This was our Sunday dinner tonight.

Although I bemoan the lack of butchers in Edmonton, Costco does have the best bone-in pork chops.  Usually Mike barbeques them, but he’s all sinusitisy and under the weather, so I took over the meat cooking.  Hopefully I don’t give us food poisoning like I did with the lamb.

Anyhow, onto brighter subjects!  Ah yes, the pork chops.  Here’s the recipe:

Old School Pork Chops with Apple and Sage
-from my friend Jamie Oliver

4 pork chops, with one inch slits in the fatty side (this is hard to explain without a photo)
sea salt, freshly ground pepper
olive oil
2 apples, cored, not peeled, sliced into 8 wedges
knob of butter
handful of fresh sage leaves
blue cheese (optional for those who like it.  like me.)

Preheat oven to 400.

Heat olive oil in deep fry pan.  Sprinkle chops with salt and pepper.  Fry for three minutes on each side.  Transfer to large oiled baking dish.
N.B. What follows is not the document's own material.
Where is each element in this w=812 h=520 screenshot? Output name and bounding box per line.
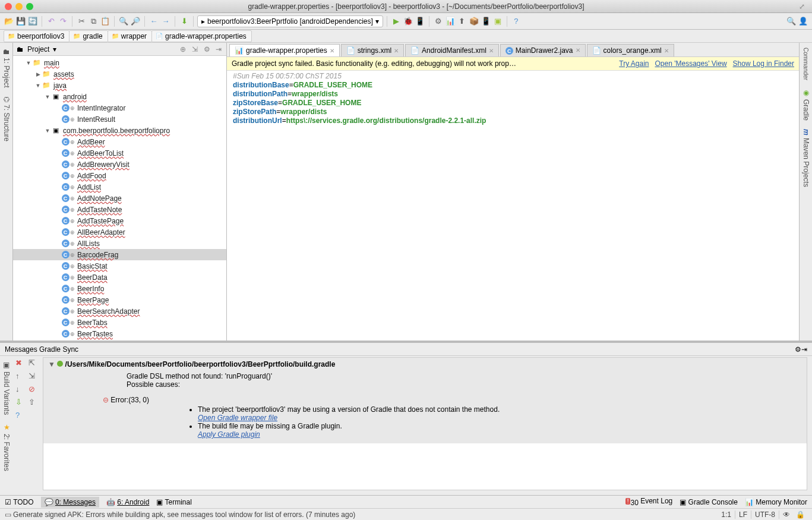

Add butter to pan and fry up apples until golden.  Arrange slices on top of pork chops.  Fry up the sage for ten seconds.  Put on top of apple slices.

Cook in oven for 15-20 minutes, until done.  We served this with mashed potatoes and corn on the cob.

And because it was Sunday, we had dessert.  I’ve made this before and it is a HUGE hit. 

Eton Mess

The day before, make the meringues.
6 large eggs, whites only
1 cup plus 5 tbsp sugar
pinch of salt

Preheat oven to 300.

Beat the egg whites until stiff.  For a LONG time.  Don’t have any egg yolk in it, or they will never whip.  That’s what I did the first time and had to throw out my whites in a fury.

Gradually add sugar and salt.  Beat until very stiff and shiny.

Put some wax paper on a cookie sheet.  Spread meringue on it.   It looks pretty.  Cook for an hour.  Then turn off the oven and leave the meringue to dry in there overnight.  Really.  Don’t argue with me!  Just do it!

Here’s the mess part:
Meringue from above
2 cups whipping cream
1 tsp vanilla
2 tbsp sugar
raspberries, blueberries and or strawberries
1 tsp balsalmic vinegar

Whip the cream and gradually add vanilla and sugar.  Put in fridge.

Mash the fruit up with 1 tbsp sugar and the balsalmic vinegar.  Put that in the fridge too.

Right before you are going to eat, assemble this beast.

Break up meringue into bite size pieces.  Get a big old bowl.  Layer the meringue bits, whipping cream, fruit in three layers until it is all used up.  Serve in individual bowls right away.  Yum in the tum.